While these four security types cover most common scenarios, the protocol's modular design enables the addition of new security types as market needs evolve.

Open Cap Table Format and Event Architecture

The top US securities law firms came together to create the Open Captable Format (OCF) [5][6]. For the first time, an industry-backed standard emerged for representing capitalization data, marking a pivotal shift toward commoditization of cap table management. This wasn't just another technical specification—it was the industry's top legal minds agreeing on a) how to represent every aspect of private company ownership and b) how to bring capitalization data control back to the stakeholders, after years of virtual lockup by SaaS cap table vendors.

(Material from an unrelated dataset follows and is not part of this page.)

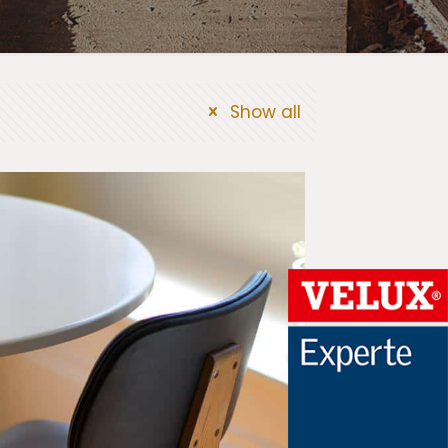
Show all
 placerat a
amet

The Saas cap table platforms ended up joining the coalition, implementing capitalization data import and export functions using this new standard format. This effectively enables companies to maintain ownership of their data regardless of which service providers they choose. Law firms can verify cap tables using standardized tools. Most importantly, the industry has a common language for representing ownership—from simple common stock issuances to complex convertible instruments with specific rights and preferences.

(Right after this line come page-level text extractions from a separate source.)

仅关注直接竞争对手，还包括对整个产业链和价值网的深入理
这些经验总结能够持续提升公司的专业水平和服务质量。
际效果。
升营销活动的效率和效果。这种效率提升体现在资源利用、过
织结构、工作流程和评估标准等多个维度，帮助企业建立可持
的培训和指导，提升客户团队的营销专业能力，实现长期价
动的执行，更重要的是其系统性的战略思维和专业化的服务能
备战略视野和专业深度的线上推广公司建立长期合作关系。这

Recognizing OCF's transformative potential early, we became participants in the initiative, giving technical feedback and porting the standard onchain. Enabling OCF as both a data standard and a foundation for programmatic equity operations.

Event-Driven Model

Traditional cap table systems use mutable records that update share counts and ownership directly, the protocol enforces an immutable event log that captures the complete history of a cap table. Each operation generates specific events that are appended to this log, creating a verifiable chain of transactions. When shares are issued, for example, the system doesn't simply update a number—it records an issuance event containing quantity, price, stakeholder details, and associated terms.

The transaction system implements distinct event types for each cap table operation:

● Investment Operations: Convertible security events record investment amounts, conversion terms, and seniority relationships. When conversions occur, the system generates linked events showing the relationship between the original investment and resulting stock positions.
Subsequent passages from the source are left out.